Lips pale and tight, he did not answer. He threw the sack containing his armor down beside the tree and sat, taking out one gauntlet encrusted with red.
"Can I help?"
A minute shake of the head. He bowed his head over the armor, allowing a curtain of grimy red hair to conceal his brother and started to work, picking insistently at the chunks of gore in the creases of the gauntlet.
"Please... Don't do that now. We need to set up camp." Maglor's voice caught in his throat, betraying the frayed nerves and exhaustion of the last couple days, and he cursed inwardly.

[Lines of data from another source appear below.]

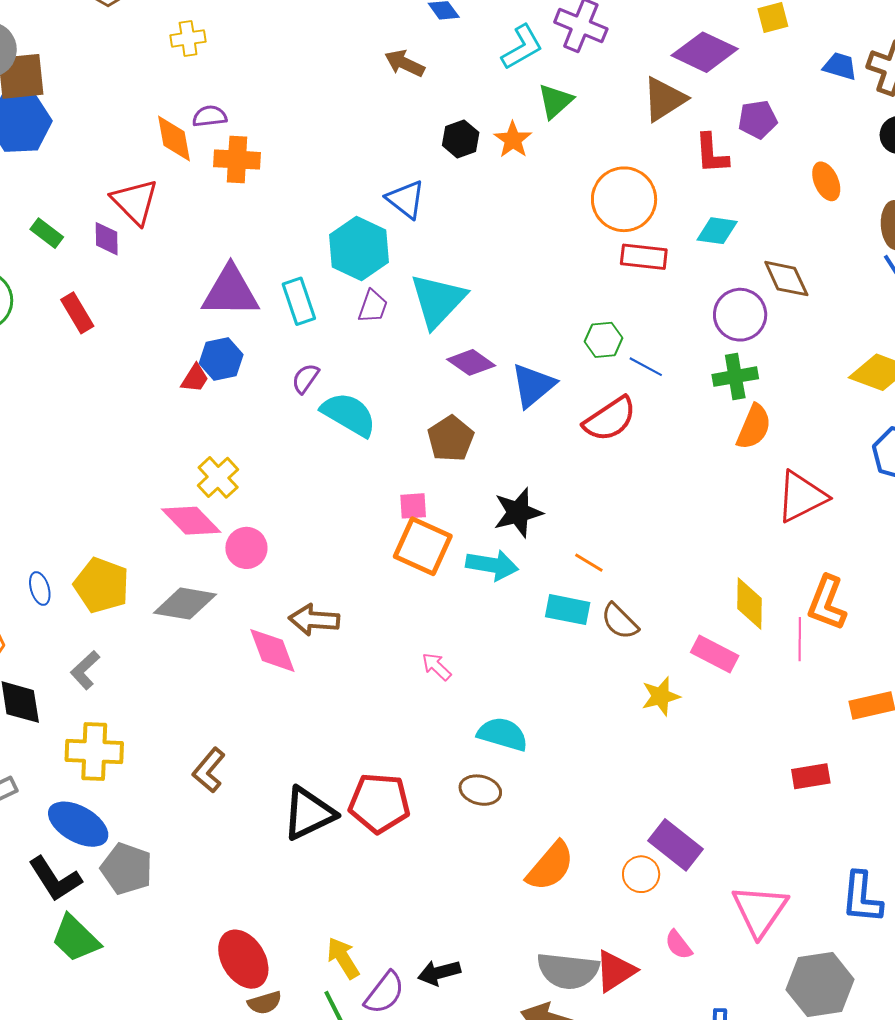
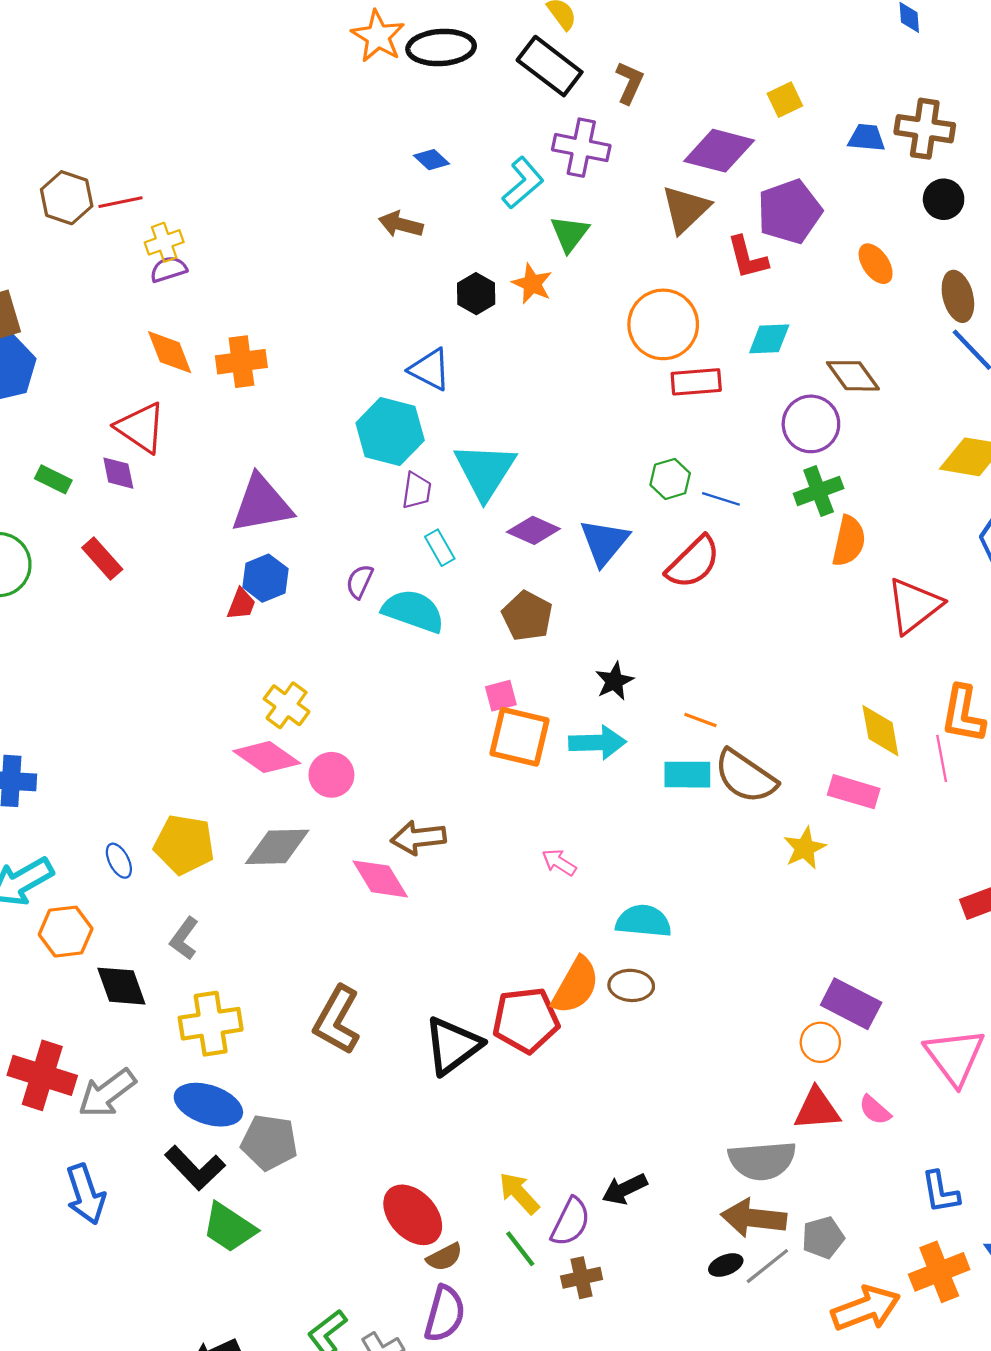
purple semicircle: (210, 116) -> (168, 269), moved
purple pentagon: (758, 119) -> (790, 212), size x1.5
cyan rectangle: (299, 301) -> (440, 548), moved, size x0.7
black star: (518, 513) -> (614, 681), size x0.7
brown semicircle: (620, 621) -> (745, 776), size x1.5
brown L-shape: (209, 770) -> (337, 1020), size x1.4
orange semicircle: (550, 866) -> (576, 986), moved
red triangle: (615, 971) -> (817, 1109), moved, turned 39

Silence, save for a chill wind that tasted of a coming storm, whispering through brittle leaves. Maedhros picked at a piece of flesh caught in the shallow groove of one of the gauntlet's elaborate carvings - their father's work - seemingly unaffected by the long, infected gash on his thigh.
"What about your leg?"
"It will heal."
What about your heart? Maglor wanted to ask, but Maedhros might have attacked him.
So they sat in silence at the edge of the wild, under a sky covered by clouds that would yield no rain.